WITH the festive period fast approaching, employers may need extra helping hands to meet demand and hiring on a zero-hours basis may appear a more attractive, flexible option than the traditional guaranteed hours, fixed-term route.
However, flexibility can come at a reputational and financial cost if workers are seen to be exploited.
Zero-hours contracts have come under intense scrutiny in recent months, as politicians and trade unionists have lined up to criticise the widespread use of such arrangements and potentially exploitative terms. Controversially, zero-hours contracts sometimes include exclusivity clauses, preventing a worker from working elsewhere, regardless of whether any hours have been assigned. The government has announced a consultation, which could see changes implemented.

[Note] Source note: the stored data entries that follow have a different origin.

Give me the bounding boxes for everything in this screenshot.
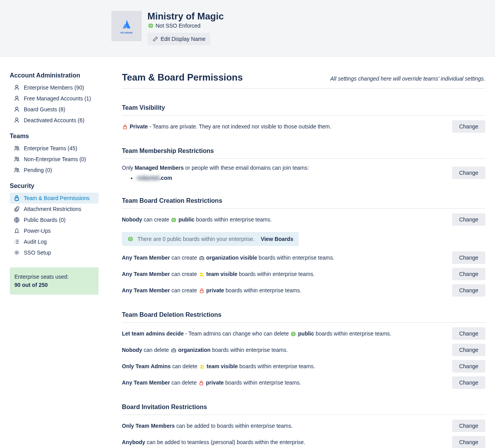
change-button[interactable]: Change bbox=[452, 327, 485, 340]
page-title: Team & Board Permissions bbox=[122, 72, 243, 83]
gear-icon bbox=[14, 249, 20, 256]
change-button[interactable]: Change bbox=[452, 284, 485, 297]
kind: organization bbox=[178, 347, 210, 353]
tail: boards within enterprise teams. bbox=[224, 287, 301, 293]
sidebar-item-sso-setup[interactable]: SSO Setup bbox=[10, 247, 99, 258]
change-button[interactable]: Change bbox=[452, 120, 485, 133]
verb: can create bbox=[142, 216, 171, 223]
change-button[interactable]: Change bbox=[452, 213, 485, 226]
change-button[interactable]: Change bbox=[452, 360, 485, 372]
briefcase-icon bbox=[171, 348, 176, 353]
domain-list: redacted.com bbox=[137, 174, 444, 182]
verb: can create bbox=[170, 287, 198, 293]
change-button[interactable]: Change bbox=[452, 420, 485, 432]
visibility-setting-text: Private - Teams are private. They are no… bbox=[122, 122, 444, 131]
section-heading: Team Membership Restrictions bbox=[122, 148, 485, 159]
verb: can delete bbox=[170, 379, 198, 386]
edit-display-name-button[interactable]: Edit Display Name bbox=[148, 33, 210, 45]
invitation-team-text: Only Team Members can be added to boards… bbox=[122, 422, 444, 430]
who: Only Team Members bbox=[122, 423, 175, 429]
section-board-invitation: Board Invitation Restrictions Only Team … bbox=[122, 404, 485, 448]
section-heading: Team Board Creation Restrictions bbox=[122, 197, 485, 209]
sidebar-label: Attachment Restrictions bbox=[24, 206, 81, 212]
section-heading: Team Board Deletion Restrictions bbox=[122, 311, 485, 323]
sidebar: Account Administration Enterprise Member… bbox=[10, 72, 99, 295]
sidebar-item-team-board-permissions[interactable]: Team & Board Permissions bbox=[10, 193, 99, 204]
verb: can create bbox=[170, 271, 198, 277]
tail: can be added to teamless (personal) boar… bbox=[145, 439, 305, 445]
main-content: Team & Board Permissions All settings ch… bbox=[122, 72, 485, 448]
globe-icon bbox=[148, 23, 153, 28]
tail: boards within enterprise teams. bbox=[257, 255, 334, 261]
sidebar-item-pending[interactable]: Pending (0) bbox=[10, 165, 99, 176]
text: Managed Members bbox=[135, 165, 184, 171]
tail: boards within enterprise teams. bbox=[194, 216, 271, 223]
group-icon bbox=[199, 364, 205, 369]
sso-status-text: Not SSO Enforced bbox=[156, 23, 201, 29]
sidebar-label: Team & Board Permissions bbox=[24, 195, 90, 201]
section-board-deletion: Team Board Deletion Restrictions Let tea… bbox=[122, 311, 485, 389]
sidebar-item-free-managed-accounts[interactable]: Free Managed Accounts (1) bbox=[10, 93, 99, 104]
change-button[interactable]: Change bbox=[452, 268, 485, 280]
sidebar-label: Pending (0) bbox=[24, 167, 52, 173]
kind: private bbox=[206, 379, 224, 386]
edit-button-label: Edit Display Name bbox=[161, 36, 206, 42]
tail: boards within enterprise teams. bbox=[238, 271, 315, 277]
deletion-org-text: Nobody can delete organization boards wi… bbox=[122, 346, 444, 354]
sidebar-label: Public Boards (0) bbox=[24, 217, 65, 223]
change-button[interactable]: Change bbox=[452, 251, 485, 264]
sidebar-item-board-guests[interactable]: Board Guests (8) bbox=[10, 104, 99, 115]
sidebar-label: Non-Enterprise Teams (0) bbox=[24, 156, 86, 162]
sidebar-item-audit-log[interactable]: Audit Log bbox=[10, 236, 99, 247]
sidebar-item-deactivated-accounts[interactable]: Deactivated Accounts (6) bbox=[10, 115, 99, 126]
sidebar-label: SSO Setup bbox=[24, 249, 51, 256]
lock-icon bbox=[199, 380, 204, 386]
sidebar-label: Audit Log bbox=[24, 239, 47, 245]
logo-label: ATLASSIAN bbox=[120, 32, 132, 34]
kind: team visible bbox=[206, 271, 238, 277]
org-name: Ministry of Magic bbox=[148, 11, 224, 22]
sidebar-section-teams-title: Teams bbox=[10, 133, 99, 140]
briefcase-icon bbox=[199, 255, 204, 261]
page-subtitle: All settings changed here will override … bbox=[330, 76, 485, 82]
change-button[interactable]: Change bbox=[452, 344, 485, 356]
text: or people with these email domains can j… bbox=[184, 165, 309, 171]
public-boards-info: There are 0 public boards within your en… bbox=[122, 232, 299, 246]
globe-icon bbox=[291, 331, 296, 337]
sidebar-section-account-title: Account Administration bbox=[10, 72, 99, 79]
sidebar-item-non-enterprise-teams[interactable]: Non-Enterprise Teams (0) bbox=[10, 154, 99, 165]
kind: public bbox=[178, 216, 194, 223]
invitation-teamless-text: Anybody can be added to teamless (person… bbox=[122, 438, 444, 446]
sidebar-section-security-title: Security bbox=[10, 183, 99, 190]
header: ATLASSIAN Ministry of Magic Not SSO Enfo… bbox=[0, 0, 495, 56]
kind: organization visible bbox=[206, 255, 257, 261]
who: Any Team Member bbox=[122, 379, 170, 386]
globe-icon bbox=[128, 236, 133, 242]
who: Nobody bbox=[122, 347, 142, 353]
section-heading: Team Visibility bbox=[122, 104, 485, 116]
kind: public bbox=[298, 330, 314, 337]
globe-icon bbox=[171, 217, 176, 223]
sso-status: Not SSO Enforced bbox=[148, 23, 224, 29]
sidebar-item-enterprise-teams[interactable]: Enterprise Teams (45) bbox=[10, 143, 99, 154]
enterprise-seats-box: Enterprise seats used: 90 out of 250 bbox=[10, 267, 99, 295]
membership-setting-text: Only Managed Members or people with thes… bbox=[122, 163, 444, 183]
domain-blurred: redacted bbox=[137, 175, 159, 181]
sidebar-item-power-ups[interactable]: Power-Ups bbox=[10, 225, 99, 236]
sidebar-item-attachment-restrictions[interactable]: Attachment Restrictions bbox=[10, 204, 99, 214]
change-button[interactable]: Change bbox=[452, 167, 485, 179]
sidebar-item-enterprise-members[interactable]: Enterprise Members (90) bbox=[10, 82, 99, 93]
verb: - Team admins can change who can delete bbox=[184, 330, 291, 337]
kind: team visible bbox=[207, 363, 238, 369]
seats-label: Enterprise seats used: bbox=[14, 273, 94, 281]
sidebar-label: Deactivated Accounts (6) bbox=[24, 117, 85, 123]
change-button[interactable]: Change bbox=[452, 436, 485, 448]
change-button[interactable]: Change bbox=[452, 376, 485, 389]
sidebar-item-public-boards[interactable]: Public Boards (0) bbox=[10, 214, 99, 225]
tail: boards within enterprise teams. bbox=[224, 379, 301, 386]
kind: private bbox=[206, 287, 224, 293]
sidebar-label: Power-Ups bbox=[24, 228, 51, 234]
verb: can create bbox=[170, 255, 198, 261]
view-boards-link[interactable]: View Boards bbox=[261, 236, 293, 242]
pencil-icon bbox=[153, 36, 158, 42]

In the absence of a legal definition, the term ‘zero-hours contract’ is commonly used to describe an arrangement where workers have no guaranteed hours and are paid only for hours actually worked. While invaluable during times of fluctuating market demand, the worker can be obliged to accept whatever hours are assigned to them. An alternative option is for the employer to promote reciprocated flexibility and allow the worker to decline hours if they should wish.
There is no suggestion of an absolute ban on zero-hours contracts, the government’s consultation will focus on whether light regulation is necessary. This may include regulating or banning the use of exclusivity clauses, requiring transparency, and providing a clear legal definition which may clarify rights under employment legislation.

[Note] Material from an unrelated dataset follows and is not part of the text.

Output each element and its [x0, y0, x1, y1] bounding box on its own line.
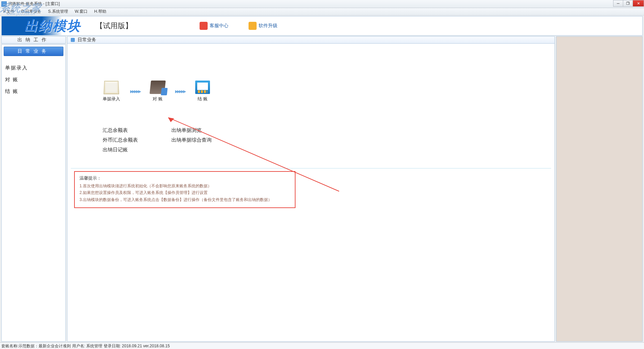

With political pressure mounting, now is a good time for employers to review their own use of zero-hours contracts. Employers must ensure that they are aware of their legal obligations in respect of zero-hours workers. A priority point for review is employment status – whether those working under zero-hours contracts are ‘workers’ or ‘employees’.
This is a key issue to consider when drafting zero-hours contracts. As long as they have the relevant continuous service, employees will enjoy the highest level of employment law protection. Workers, on the other hand, do not qualify for entitlements, such as maternity leave and pay, a redundancy payment or the right not to be unfairly dismissed.

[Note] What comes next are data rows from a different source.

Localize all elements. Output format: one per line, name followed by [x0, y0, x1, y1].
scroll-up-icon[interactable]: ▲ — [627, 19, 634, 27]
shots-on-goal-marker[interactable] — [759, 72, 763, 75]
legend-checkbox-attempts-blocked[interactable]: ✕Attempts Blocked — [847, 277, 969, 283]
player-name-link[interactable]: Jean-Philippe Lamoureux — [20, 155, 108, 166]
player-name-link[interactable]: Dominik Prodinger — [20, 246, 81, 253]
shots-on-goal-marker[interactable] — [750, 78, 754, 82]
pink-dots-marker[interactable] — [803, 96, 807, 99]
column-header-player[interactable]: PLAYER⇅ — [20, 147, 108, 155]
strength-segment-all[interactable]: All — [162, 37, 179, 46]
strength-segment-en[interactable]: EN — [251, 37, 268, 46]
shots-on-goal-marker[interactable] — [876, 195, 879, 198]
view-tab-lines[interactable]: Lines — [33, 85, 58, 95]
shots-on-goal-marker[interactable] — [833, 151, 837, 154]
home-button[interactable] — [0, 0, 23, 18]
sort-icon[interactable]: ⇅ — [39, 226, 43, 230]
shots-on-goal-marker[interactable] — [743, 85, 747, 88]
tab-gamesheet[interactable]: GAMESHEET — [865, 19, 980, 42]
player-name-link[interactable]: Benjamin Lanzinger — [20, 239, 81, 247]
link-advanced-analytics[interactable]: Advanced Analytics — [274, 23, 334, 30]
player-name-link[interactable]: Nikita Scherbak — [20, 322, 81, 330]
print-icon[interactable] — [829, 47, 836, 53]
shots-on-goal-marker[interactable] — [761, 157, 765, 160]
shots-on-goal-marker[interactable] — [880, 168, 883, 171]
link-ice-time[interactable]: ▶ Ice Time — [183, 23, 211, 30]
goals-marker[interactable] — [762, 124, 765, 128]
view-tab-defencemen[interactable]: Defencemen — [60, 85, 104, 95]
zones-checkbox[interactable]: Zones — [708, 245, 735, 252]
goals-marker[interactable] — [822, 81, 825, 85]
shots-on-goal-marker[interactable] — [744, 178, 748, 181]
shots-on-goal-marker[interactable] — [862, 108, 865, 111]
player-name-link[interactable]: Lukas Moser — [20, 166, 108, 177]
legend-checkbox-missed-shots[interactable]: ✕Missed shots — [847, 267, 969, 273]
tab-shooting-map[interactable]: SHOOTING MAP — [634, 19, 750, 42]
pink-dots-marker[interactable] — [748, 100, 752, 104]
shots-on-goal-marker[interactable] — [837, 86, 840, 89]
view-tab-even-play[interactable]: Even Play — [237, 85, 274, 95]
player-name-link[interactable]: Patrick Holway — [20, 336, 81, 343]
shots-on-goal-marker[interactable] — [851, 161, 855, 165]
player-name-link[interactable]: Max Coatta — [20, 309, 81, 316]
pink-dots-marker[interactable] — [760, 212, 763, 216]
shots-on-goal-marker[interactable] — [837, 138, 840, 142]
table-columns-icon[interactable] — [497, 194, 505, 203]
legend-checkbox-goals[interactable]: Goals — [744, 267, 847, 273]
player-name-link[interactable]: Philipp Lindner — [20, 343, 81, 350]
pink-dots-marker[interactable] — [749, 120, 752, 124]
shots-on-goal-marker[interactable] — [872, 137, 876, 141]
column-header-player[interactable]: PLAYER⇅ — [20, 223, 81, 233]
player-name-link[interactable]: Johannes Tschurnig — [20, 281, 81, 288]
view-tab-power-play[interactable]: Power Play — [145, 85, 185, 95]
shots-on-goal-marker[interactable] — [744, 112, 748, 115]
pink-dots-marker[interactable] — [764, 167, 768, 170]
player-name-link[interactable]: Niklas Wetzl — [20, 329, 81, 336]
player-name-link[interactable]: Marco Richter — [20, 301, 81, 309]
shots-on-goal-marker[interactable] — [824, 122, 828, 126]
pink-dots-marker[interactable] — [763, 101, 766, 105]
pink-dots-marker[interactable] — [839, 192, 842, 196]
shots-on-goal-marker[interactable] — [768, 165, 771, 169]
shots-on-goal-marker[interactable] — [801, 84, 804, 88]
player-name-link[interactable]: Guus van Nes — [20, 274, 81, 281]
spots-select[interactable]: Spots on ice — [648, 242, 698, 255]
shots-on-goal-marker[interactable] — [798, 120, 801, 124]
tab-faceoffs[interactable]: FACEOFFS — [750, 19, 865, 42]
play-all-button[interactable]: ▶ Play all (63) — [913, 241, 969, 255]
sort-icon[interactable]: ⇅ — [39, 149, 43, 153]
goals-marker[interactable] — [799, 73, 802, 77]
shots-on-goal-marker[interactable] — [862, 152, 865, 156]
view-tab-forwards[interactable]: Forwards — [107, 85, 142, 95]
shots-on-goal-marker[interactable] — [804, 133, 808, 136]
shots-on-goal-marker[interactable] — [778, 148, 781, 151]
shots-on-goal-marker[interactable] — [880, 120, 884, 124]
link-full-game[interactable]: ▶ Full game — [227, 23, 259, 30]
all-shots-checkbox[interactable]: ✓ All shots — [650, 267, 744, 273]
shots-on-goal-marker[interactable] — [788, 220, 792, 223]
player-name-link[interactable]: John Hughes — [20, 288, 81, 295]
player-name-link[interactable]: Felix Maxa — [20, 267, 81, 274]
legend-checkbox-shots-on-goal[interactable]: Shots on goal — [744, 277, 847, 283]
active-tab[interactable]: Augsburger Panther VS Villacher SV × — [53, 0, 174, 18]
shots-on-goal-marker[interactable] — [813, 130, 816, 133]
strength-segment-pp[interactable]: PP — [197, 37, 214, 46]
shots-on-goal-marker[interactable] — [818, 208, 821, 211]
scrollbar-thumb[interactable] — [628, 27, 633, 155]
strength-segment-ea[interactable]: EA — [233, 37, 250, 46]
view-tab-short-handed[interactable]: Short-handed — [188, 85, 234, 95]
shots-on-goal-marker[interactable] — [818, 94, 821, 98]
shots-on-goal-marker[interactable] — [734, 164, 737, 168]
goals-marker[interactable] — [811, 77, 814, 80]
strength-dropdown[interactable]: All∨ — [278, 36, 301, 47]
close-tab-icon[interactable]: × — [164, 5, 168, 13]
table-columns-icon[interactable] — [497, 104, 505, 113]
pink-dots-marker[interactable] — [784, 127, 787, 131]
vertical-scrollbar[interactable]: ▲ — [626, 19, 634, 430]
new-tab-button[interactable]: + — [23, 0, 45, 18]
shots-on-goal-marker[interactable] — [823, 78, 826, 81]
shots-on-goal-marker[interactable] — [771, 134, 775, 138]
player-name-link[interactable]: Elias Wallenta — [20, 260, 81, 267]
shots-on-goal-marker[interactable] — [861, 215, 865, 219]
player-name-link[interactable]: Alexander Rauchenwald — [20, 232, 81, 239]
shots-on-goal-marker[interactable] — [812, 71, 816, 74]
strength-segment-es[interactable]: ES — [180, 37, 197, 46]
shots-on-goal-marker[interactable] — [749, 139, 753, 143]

In establishing an individual’s employment status a multitude of factors will have to be considered. Is there a sufficient degree of control over the worker? Does work have to be performed personally? Is there a mutuality of obligation between the parties?
Identifying mutuality of obligation in zero-hours cases can be problematic, especially in situations where workers have the option of whether to accept hours.
Employers should be aware that tribunals have been willing to infer mutuality of obligation, even where there are gaps between assignments, and preserve continuity of employment. No matter how careful the drafting of a contract, a tribunal will focus on the reality of the situation rather than on terms which attempt to avoid employee status.
A further issue for consideration is the Working Time Regulations 1998, which apply to workers regardless of their contracted hours. In particular, employers must ensure that zero-hours workers get their entitlement to paid annual leave. As with all workers without normal working hours, a week’s pay should be calculated by an average of earnings over the previous 12 working weeks, including overtime payments and bonuses. The current annual holiday entitlement of 5.6 weeks can be pro-rated to reflect hours actually worked. It is essential to keep good records to ensure compliance.
Zero-hours contracts, if used appropriately, can provide flexibility for employers while allowing employees to take advantage of casual opportunities. However, to avoid any perception of exploitation of an insecure workforce, employers should review such contracts to ensure the arrangement is appropriate. If hours are being assigned regularly and the employer wants to secure the employee’s services, now may be the time to consider whether a more regular contract is feasible. As the recent debate has demonstrated very clearly, the reputational and financial risks could be high. To manage those risks, contentious exclusivity clauses should be reviewed, and workers given a degree of flexibility, so that they have the option to turn down hours without fear of being penalised.